Amma Asante's A Untied Kingdom was the opening film of the 2016 BFI London Film Festival. Starring David Oyelowo and Rosamund Pike, the film tells the true story of Seretse Khama, the king of Bechuanaland (modern Botswana), and Ruth Williams, the London office worker that he married in 1948 in the face of fierce opposition from their families and the British and South African governments. Seretse and Ruth defied family, apartheid and empire – their love triumphed over every obstacle flung in their path and in so doing they transformed their nation and inspired the world.
Following the press screening, we were joined by Amma and some of the cast, which also includes Tom Felton, Laura Carmichael, Jessica Oyelowo, Jack Davenport, Arnold Oceng and Nicholas Lyndhurst. Collectively, they spoke on the themes of the film, it's historical context and diversity in the film industry.
Love story or a political story?
Amma spoke about her previous film Belle sharing a similar backdrop in terms of being about both race and policitcs however, it was more complex this time around. The political themes in A United Kingdom were quite tricky and had global implications. Everyone was very conscious about getting the balance right. Love was the universal so the political context had to come through the prism of the couple and their fight to be with each other. David Oyelowo echoed this saying that we rarely see love on screen; we see lust very often but this is a stroy of unapologetic love. Love which toppled an Empire.
On the Empire
Jack Davenport's character embodies the British Empire in the film and is seen as a villain – the Empire itself was seen as the villain but it was important for the portrayal not to be too pantomime. Tom Felton raised the point that the people who were trying to keep Seretse and Ruth apart were by-products of what the system at the time dictated. Britain was proud of it's Empire but could feel it slipping. This is the context behind the actions seen in the film – fear of being responsible for a whole country losing it's place of perceived power in the world.
Filming in Botswana
Was Botswana comfortable with outsiders telling such an important story about their history? Amma described going through the necessary channels to show respect the country its government and the village elders in order to build a level of trust before progressing with filming. She believed they found it comforting that the story was being told by a woman of colour, they trusted that she would do it right. There was also a curiosity about how they would be reflected on screen so Amma faced little opposition, if any.

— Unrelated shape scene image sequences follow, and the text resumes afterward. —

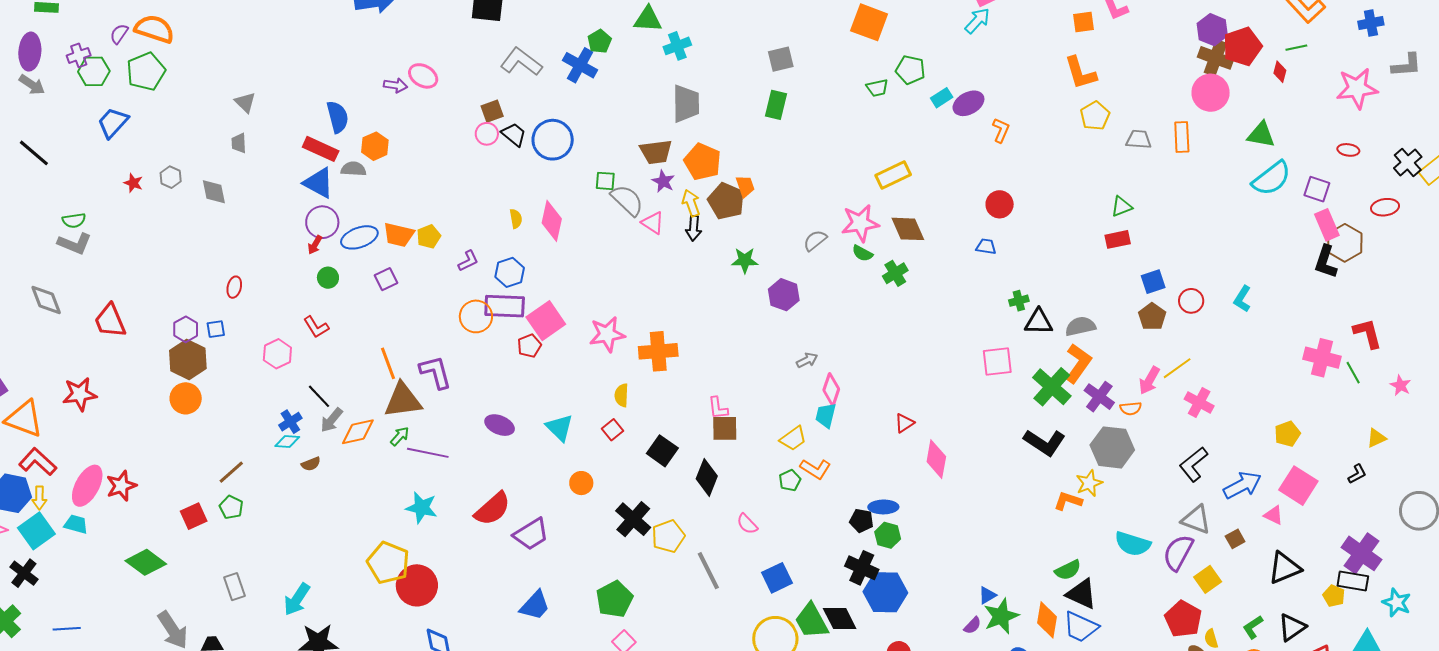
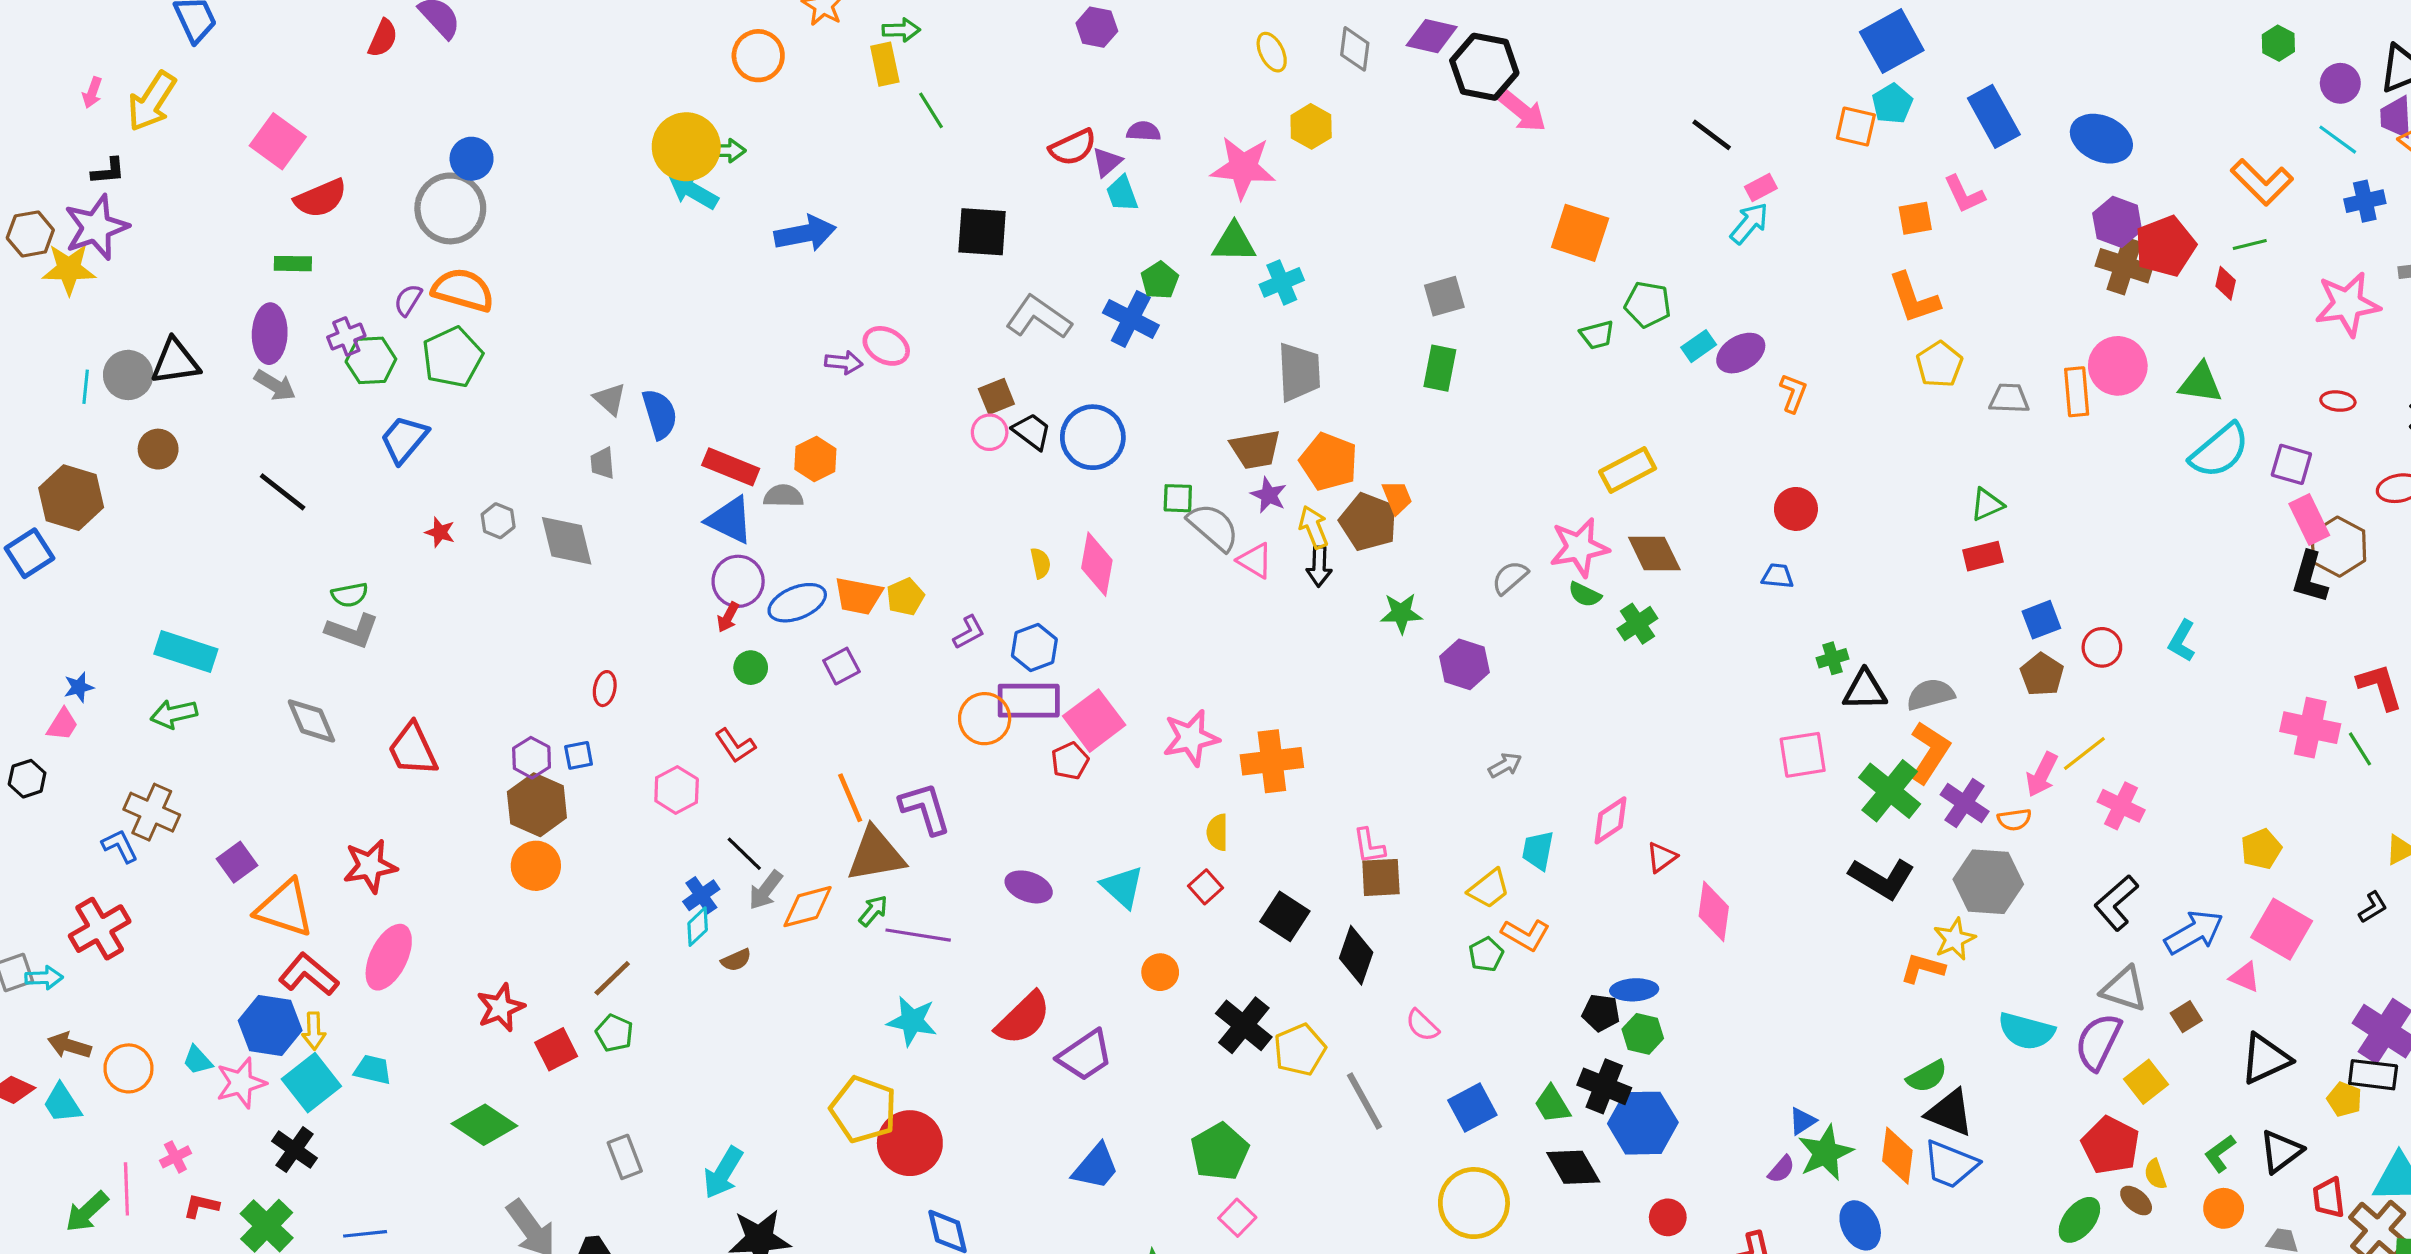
pink circle: (1211, 93) -> (2118, 366), moved
blue semicircle: (338, 117) -> (660, 414), moved
gray diamond: (214, 192) -> (567, 541), size x1.4
pink diamond: (831, 390) -> (1611, 820), moved, turned 40
cyan diamond: (287, 442) -> (698, 927), turned -45
pink ellipse: (87, 486) -> (389, 957), moved
red star: (121, 486) -> (501, 1008), moved
green trapezoid: (811, 621) -> (1552, 1104), moved, size x0.7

David spoke about the apparent generational divide when it came to people in Botswana even knowing about Seretse and Ruth. Some of the younger generation are oblivious to the global political impact the couple had. In some schools, the history they are taught revolves around the British Empire and Britain's history. This is the product of colonialism; there is the risk that stories like Ruth and Seretse's are lost so it's important that the creative indisutries continue to bring these stories to light.
David hopes that people will see themselves in Ruth and Seretse – everyone can relate to love and the way it creates a bond between two people. This is the overarching message, bigger than a race issue. Rosamund agreed and berated the fact that many will put the story into the same category as films such as '12 Years a Slave' when it's a love story more than anything else. This is the issue with how people see films that touch on race, they tend to get lazy and just pile it all into one niche box.
On the flip side, it is also an important story about British history. Historically, there has been the argument that period pieces do not feature people of colour because there were none around at the time, but this film goes against this and shows how British and Africa's history intersect. Belle also showed how people of colour were in fact present and had a big impact on the course of the country we know today.
Amma spoke about the lack of female directors – women are 50% of the population so are not a minority; there should be more representation. This isn't a case of removing the men, it's about expanding the space and allowing other people the privilege to be storytellers. She praised Pathé for 'doing diversity' and not just talking about it seeing as they have been the producers behind A United Kingdom, Selma, Pride and Suffragette.
A United Kingdom is a recommended go-see. It's released in U.K. cinemas from 25th November.